Truist pledges $50 million in COVID-19 relief effort

After initial funding for basic needs and medical supplies, a further $25 million is slated for broadband access in underserved communities

Financial services company Truist announced today that it will commit an additional $25 million as part of its Truist Cares initiative, now totaling $50 million.

Truist Cares was launched earlier this year as a response to the COVID-19 pandemic, with funding to target underserved community segments, providing resources for small businesses and essential technology services in areas with limited access.

The pledge will put $9 million to engage leading industry partners to bring technology services and devices to underserved communities; $10 million to aid small businesses and community development financial institutions [CDFIs] through access to capital; and technical support and $6 million to nonprofit organizations where Truist teammates live and work.

Truist said the funding will also be allocated to reinforce volunteer-led efforts by teammates.

“Since announcing the Truist Cares initiative, we have quickly mobilized with our partners to meet critical needs in our communities with a focus on supporting youth, seniors, small businesses, connectivity and the workforce, including vulnerable, hourly workers,” said Truist Chairman and CEO Kelly S. King.

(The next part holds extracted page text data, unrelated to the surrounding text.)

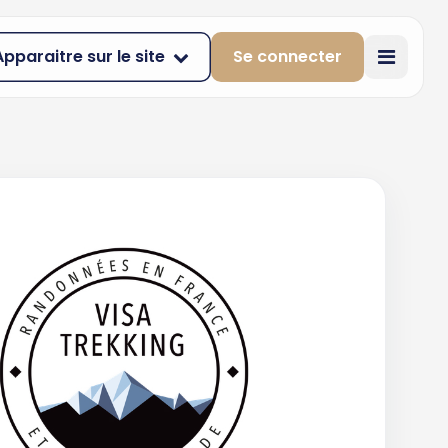
Apparaitre sur le site
Se connecter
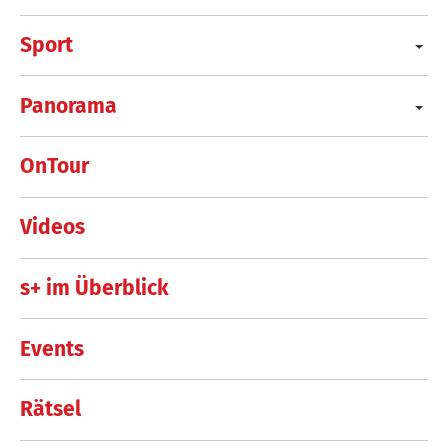
Sport
Panorama
OnTour
Videos
s+ im Überblick
Events
Rätsel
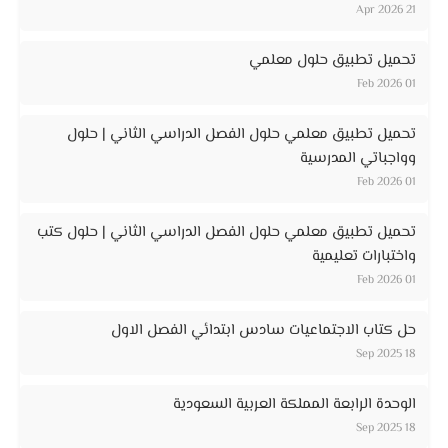
21 Apr 2026
تحميل تطبيق حلول معلمي
01 Feb 2026
تحميل تطبيق معلمي حلول الفصل الدراسي الثاني | حلول
وواجباتي المدرسية
01 Feb 2026
تحميل تطبيق معلمي حلول الفصل الدراسي الثاني | حلول كتب
واختبارات تعليمية
01 Feb 2026
حل كتاب الاجتماعيات سادس ابتدائي الفصل الاول
18 Sep 2025
الوحدة الرابعة المملكة العربية السعودية
18 Sep 2025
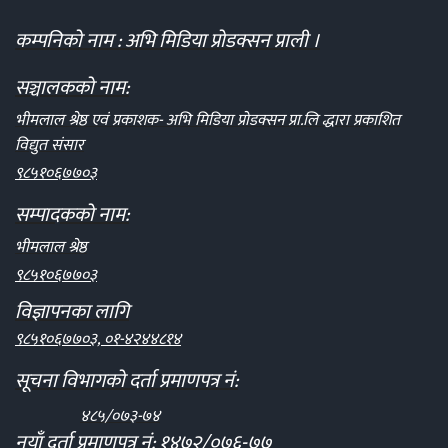
कम्पनिको नाम : अभि मिडिया प्रोडक्सन प्राली ।
सञ्चालकको नाम:
भीमलाल श्रेष्ठ एवं प्रकाशक- अभि मिडिया प्रोडक्सन प्रा.लि द्धारा प्रकाशित
विद्युत संसार
९८५१०६७७०३
सम्पादकको नाम:
भीमलाल श्रेष्ठ
९८५१०६७७०३
विज्ञापनका लागि
९८५१०६७७०३, ०१-४२४४८१४
सूचना विभागको दर्ता प्रमाणपत्र नं:
४८५/०७३-७४
नयाँ दर्ता प्रमाणपत्र नं: १४७२/०७६-७७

“This additional phase of funding will have a special emphasis on serving the communities who may feel forgotten,” King continued. “It’s not just about surviving the crisis – it’s about rebuilding our communities with an even stronger foundation to help our country’s ongoing recovery.”

There will also be $1.5 million allocated to the Community Education Alliance, which will work with Empowering Communities.

“Through this grant, Community Education Alliance [CEA] and its partners will be able to address the pressing educational and social issues in our community that stem from the lack of broadband access,” said CEA Founder Michael Karp.

“Our families and especially our children have been challenged by inadequate or lack of bandwidth for online learning,” Karp continued. “Many of our students are at risk of falling back an entire educational year. This initiative will be a breakthrough in addressing the technology and opportunity divide our community.”

Truist will also donate $3 million to Local Initiatives Support Corporation to support the recovery of small businesses.

The funding will provide grants and technical assistance to small businesses – particularly those with fewer than 10 employees and businesses that are owned by women and minorities. This funding will not only help meet short-term financial needs but will also equip businesses with the knowledge and resources to be sustainable after COVID-19.

“Small businesses are transformative members of our communities and, together with Truist, we are working to help them sustain operations, preserve jobs, rebound and, ultimately, move toward recovery,” said LISC President and CEO Maurice A. Jones. “By bridging gaps in capital and services, we can support both rural and urban small businesses, especially those owned by women and minorities and those benefiting economically vulnerable communities.”